[Task input — start]

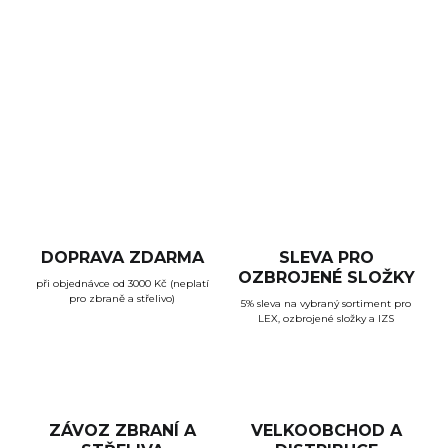
pro svítilny Nextorch, které lze jednoduše připnot za
opasek a pootočit s ním o 360°.
Kompatabilní se svítilnami: TA30, TA01, TA15, E6 a
pro
další svítilny o průměru 27-30 mm.
ZEPTAT SE
HLÍDAT
DOPRAVA ZDARMA
SLEVA PRO
OZBROJENÉ SLOŽKY
při objednávce od 3000 Kč (neplatí
pro zbraně a střelivo)
5% sleva na vybraný sortiment pro
LEX, ozbrojené složky a IZS
ZÁVOZ ZBRANÍ A
VELKOOBCHOD A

[Task input — finish]

What this task involves:
Copy every line above word for word and exclude the pictures.

Result for this exercise:
pro svítilny Nextorch, které lze jednoduše připnot za
opasek a pootočit s ním o 360°.
Kompatabilní se svítilnami: TA30, TA01, TA15, E6 a
pro
další svítilny o průměru 27-30 mm.
ZEPTAT SE
HLÍDAT
DOPRAVA ZDARMA
SLEVA PRO
OZBROJENÉ SLOŽKY
při objednávce od 3000 Kč (neplatí
pro zbraně a střelivo)
5% sleva na vybraný sortiment pro
LEX, ozbrojené složky a IZS
ZÁVOZ ZBRANÍ A
VELKOOBCHOD A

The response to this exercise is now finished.